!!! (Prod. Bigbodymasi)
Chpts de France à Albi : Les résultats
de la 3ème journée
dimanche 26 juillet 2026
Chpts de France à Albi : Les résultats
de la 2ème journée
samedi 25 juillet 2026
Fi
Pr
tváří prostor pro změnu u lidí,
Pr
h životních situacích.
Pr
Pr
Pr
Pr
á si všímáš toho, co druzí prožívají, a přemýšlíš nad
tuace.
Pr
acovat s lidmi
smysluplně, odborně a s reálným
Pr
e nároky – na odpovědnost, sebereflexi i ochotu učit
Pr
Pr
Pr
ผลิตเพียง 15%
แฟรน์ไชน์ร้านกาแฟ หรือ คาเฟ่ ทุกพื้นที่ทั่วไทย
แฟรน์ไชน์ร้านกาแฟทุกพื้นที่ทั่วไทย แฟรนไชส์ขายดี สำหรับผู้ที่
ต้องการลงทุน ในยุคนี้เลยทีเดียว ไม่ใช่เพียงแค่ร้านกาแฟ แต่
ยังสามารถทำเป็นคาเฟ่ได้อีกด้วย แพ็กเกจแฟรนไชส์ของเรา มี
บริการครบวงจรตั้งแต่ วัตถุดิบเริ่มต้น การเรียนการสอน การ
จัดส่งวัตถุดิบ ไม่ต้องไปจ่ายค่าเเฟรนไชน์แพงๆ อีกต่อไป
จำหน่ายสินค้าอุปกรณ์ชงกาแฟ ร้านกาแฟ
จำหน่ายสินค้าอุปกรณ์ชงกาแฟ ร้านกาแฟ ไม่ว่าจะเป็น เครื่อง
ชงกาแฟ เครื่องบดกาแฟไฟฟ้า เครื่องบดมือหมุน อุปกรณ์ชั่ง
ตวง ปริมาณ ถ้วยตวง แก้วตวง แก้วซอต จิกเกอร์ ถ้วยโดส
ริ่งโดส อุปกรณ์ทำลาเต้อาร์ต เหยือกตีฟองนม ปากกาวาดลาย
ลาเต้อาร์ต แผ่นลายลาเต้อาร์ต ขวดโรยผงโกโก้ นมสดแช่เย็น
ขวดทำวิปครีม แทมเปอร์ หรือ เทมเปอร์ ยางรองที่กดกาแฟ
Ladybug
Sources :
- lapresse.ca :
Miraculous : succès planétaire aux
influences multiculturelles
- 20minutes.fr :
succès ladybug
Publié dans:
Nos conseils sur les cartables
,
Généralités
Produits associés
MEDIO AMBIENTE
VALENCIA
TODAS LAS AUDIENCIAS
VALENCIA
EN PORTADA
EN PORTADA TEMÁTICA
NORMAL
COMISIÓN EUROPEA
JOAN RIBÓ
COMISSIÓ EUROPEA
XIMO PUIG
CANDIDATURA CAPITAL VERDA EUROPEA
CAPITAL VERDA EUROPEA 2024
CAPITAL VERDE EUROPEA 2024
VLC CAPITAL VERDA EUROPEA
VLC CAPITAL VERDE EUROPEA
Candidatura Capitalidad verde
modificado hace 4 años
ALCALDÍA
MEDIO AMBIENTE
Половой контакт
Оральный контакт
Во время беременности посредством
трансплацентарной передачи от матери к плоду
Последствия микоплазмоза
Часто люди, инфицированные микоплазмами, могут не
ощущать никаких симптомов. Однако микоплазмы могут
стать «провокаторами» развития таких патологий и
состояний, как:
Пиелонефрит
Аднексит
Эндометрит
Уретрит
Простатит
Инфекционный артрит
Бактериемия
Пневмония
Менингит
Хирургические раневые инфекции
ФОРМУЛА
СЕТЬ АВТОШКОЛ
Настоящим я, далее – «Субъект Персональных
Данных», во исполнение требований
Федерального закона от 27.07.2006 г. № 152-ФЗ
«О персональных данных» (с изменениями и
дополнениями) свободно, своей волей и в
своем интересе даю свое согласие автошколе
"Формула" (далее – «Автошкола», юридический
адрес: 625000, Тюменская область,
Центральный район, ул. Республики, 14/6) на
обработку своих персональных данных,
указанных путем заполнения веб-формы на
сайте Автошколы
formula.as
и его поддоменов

______

* _YOUR OBJECTIVE_: Taking the lines above, repeat exactly those from the line that contains "ชงกาแฟ เครื่องบดกาแฟไฟฟ้า เครื่องบดมือหมุน" through the line that contains "Пиелонефрит", and both of those lines as well. Include nothing else.

* _THE COMPLETED TASK_:
ชงกาแฟ เครื่องบดกาแฟไฟฟ้า เครื่องบดมือหมุน อุปกรณ์ชั่ง
ตวง ปริมาณ ถ้วยตวง แก้วตวง แก้วซอต จิกเกอร์ ถ้วยโดส
ริ่งโดส อุปกรณ์ทำลาเต้อาร์ต เหยือกตีฟองนม ปากกาวาดลาย
ลาเต้อาร์ต แผ่นลายลาเต้อาร์ต ขวดโรยผงโกโก้ นมสดแช่เย็น
ขวดทำวิปครีม แทมเปอร์ หรือ เทมเปอร์ ยางรองที่กดกาแฟ
Ladybug
Sources :
- lapresse.ca :
Miraculous : succès planétaire aux
influences multiculturelles
- 20minutes.fr :
succès ladybug
Publié dans:
Nos conseils sur les cartables
,
Généralités
Produits associés
MEDIO AMBIENTE
VALENCIA
TODAS LAS AUDIENCIAS
VALENCIA
EN PORTADA
EN PORTADA TEMÁTICA
NORMAL
COMISIÓN EUROPEA
JOAN RIBÓ
COMISSIÓ EUROPEA
XIMO PUIG
CANDIDATURA CAPITAL VERDA EUROPEA
CAPITAL VERDA EUROPEA 2024
CAPITAL VERDE EUROPEA 2024
VLC CAPITAL VERDA EUROPEA
VLC CAPITAL VERDE EUROPEA
Candidatura Capitalidad verde
modificado hace 4 años
ALCALDÍA
MEDIO AMBIENTE
Половой контакт
Оральный контакт
Во время беременности посредством
трансплацентарной передачи от матери к плоду
Последствия микоплазмоза
Часто люди, инфицированные микоплазмами, могут не
ощущать никаких симптомов. Однако микоплазмы могут
стать «провокаторами» развития таких патологий и
состояний, как:
Пиелонефрит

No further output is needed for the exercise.